Resilient and temporally correct dimension Id’s for fact as well as dimension tables
In a dimensional data model based on a Data Vault data model, are integer values still necessary as dimension Id’s? And if so, how can the dimension Id’s be provided correctly?
This is the question being asked by the Data Management Center of Excellence (DMCE) at FastChangeCo™. FastChangeCo™ is a fictitious company struggling with everyday challenges in and with the world of data. The DMCE team aims to make FastChangeCo™ fit for the future with new ideas and solutions. With all the uncertainties that the future holds.In a new use case that is about to be implemented, the DMCE team is confronted with the question outlined at the introduction: This is because, depending on the technologies used for the applications in the frontend to access the high-quality and temporal data in their data warehouse, different –technology-dependent– structures are required for an outgoing interface.
Structures in the form of an OASI table, a snowflake schema or the 3rd normal form are just a few examples that are currently used as outgoing interfaces at FastChangeCo™. Another variant, often used by the DMCE team, are structures in the form of a Star Schema. Here, dimension Id’s (also called surrogate keys or primary keys) are elementary components in the dimensions to link facts (fact tables – e.g. retail sales) with the associated descriptive context (dimension tables – e.g. product, date, store or customer) [KiR13].
The dimensional data models (Star Schemas) commonly created at FastChangeCo™ [TED] incorporate dimensions with different variations of the same data – such as contextual information about products from the current, today's perspective (SCD1, As-Is), or with a history about the products (SCD2, As-Was).
Dimension Id’s for FastChangeCo?
At FastChangeCo™, it was decided at the beginning of the current data warehouse project to use hash values as surrogate keys in the implementation of Data Vault. In the further course of the project, the DMCE team decided that hash values would also be used as surrogate keys for outgoing interfaces in the implementation [LiO16].
The DMCE team repeatedly questioned whether using hash values derived from the business key and an eventual timestamp is the only way to generate dimension Id’s. For example, the DMCE team has run performance tests with the multiple front-end application tools used at FastChangeCo™, which showed that integer values for dimension Id’s are more appropriate –than hash values or natural business keys– to provide downstream applications with data in some scenarios.
A new use case
However, Michael Mueller, Head of Data Management at FastChangeCo™, wonders "Where to take from, if not to steal?" – and means, in a metaphorical sense, the integer values for the dimension Id’s.
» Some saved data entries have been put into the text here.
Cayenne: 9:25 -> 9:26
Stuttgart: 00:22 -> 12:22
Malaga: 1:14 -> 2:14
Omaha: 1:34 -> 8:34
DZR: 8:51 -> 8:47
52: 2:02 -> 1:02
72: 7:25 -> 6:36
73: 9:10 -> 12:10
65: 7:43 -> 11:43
Michael would like to work with Xuefang Kaya, a young and ambitious data modeler in the DMCE team, and Philomena Pavlovic, an experienced application developer and business analyst, to first develop the requirements for an adequate solution for the new outbound interface needed.
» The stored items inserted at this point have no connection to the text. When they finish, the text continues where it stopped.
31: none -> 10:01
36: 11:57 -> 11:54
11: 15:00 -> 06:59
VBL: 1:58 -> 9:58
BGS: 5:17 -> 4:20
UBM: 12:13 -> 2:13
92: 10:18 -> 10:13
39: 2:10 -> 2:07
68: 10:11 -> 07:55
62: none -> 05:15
Together, they develop an overview of the requirements that meet both the 'needs' for the technologies used in the use case and the business requirements. Completely decoupled from whether the data already exists in the data warehouse or not.
An extract:
- Content attributes and data formats for the interface structure
- Temporal consistency (As-Is and As-Was), as a base for auditability
- Defined limit values for the update time of the data in the application
- Integer values as dimension Id’s (for technical reasons related to performance in the application)
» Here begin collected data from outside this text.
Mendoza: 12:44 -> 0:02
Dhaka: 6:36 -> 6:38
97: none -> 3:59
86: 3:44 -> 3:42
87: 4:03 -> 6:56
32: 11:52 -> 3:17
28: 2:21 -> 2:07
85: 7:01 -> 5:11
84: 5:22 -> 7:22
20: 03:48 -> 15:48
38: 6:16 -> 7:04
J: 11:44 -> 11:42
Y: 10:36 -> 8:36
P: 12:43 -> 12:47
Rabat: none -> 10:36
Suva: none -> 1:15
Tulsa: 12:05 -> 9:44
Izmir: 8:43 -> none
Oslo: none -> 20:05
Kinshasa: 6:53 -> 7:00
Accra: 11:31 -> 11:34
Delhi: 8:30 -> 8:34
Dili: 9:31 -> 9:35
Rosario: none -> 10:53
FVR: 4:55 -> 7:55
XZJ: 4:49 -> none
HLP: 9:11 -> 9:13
- Resilient (stable and resistant) dimension Id’s (for technical reasons in the application), e.g., integer values assigned once must not change during the life cycle of a data record
From these requirements, the DMCE team came up with the essential new specifications that in this use case with a Star schema as the outgoing interface, the integer values must be resilient, traceable, reusable and temporally correct for fact and dimension tables. The only problem is that the integer values required for this do not yet exist in the implemented data solution.
Fig. 1: Definition of the structure of a dimension - outgoing interface
An adequate solution
Except for the dimension Id’s, all data is already available in the raw data. No further effort is expected here to provide the data. To find an adequate solution for dimension Id’s, the team wants to focus on a few Data Vault tables (Fig. 2). This makes it easier to develop ideas and not have to deal with the complexity of a physical data model. To simplify the example, the trio consciously includes the complete time period (Ldts-Ledts, closed-open) in the example sketches and data. This makes it easier for everyone involved to understand about the data as well as its explanation and relationships.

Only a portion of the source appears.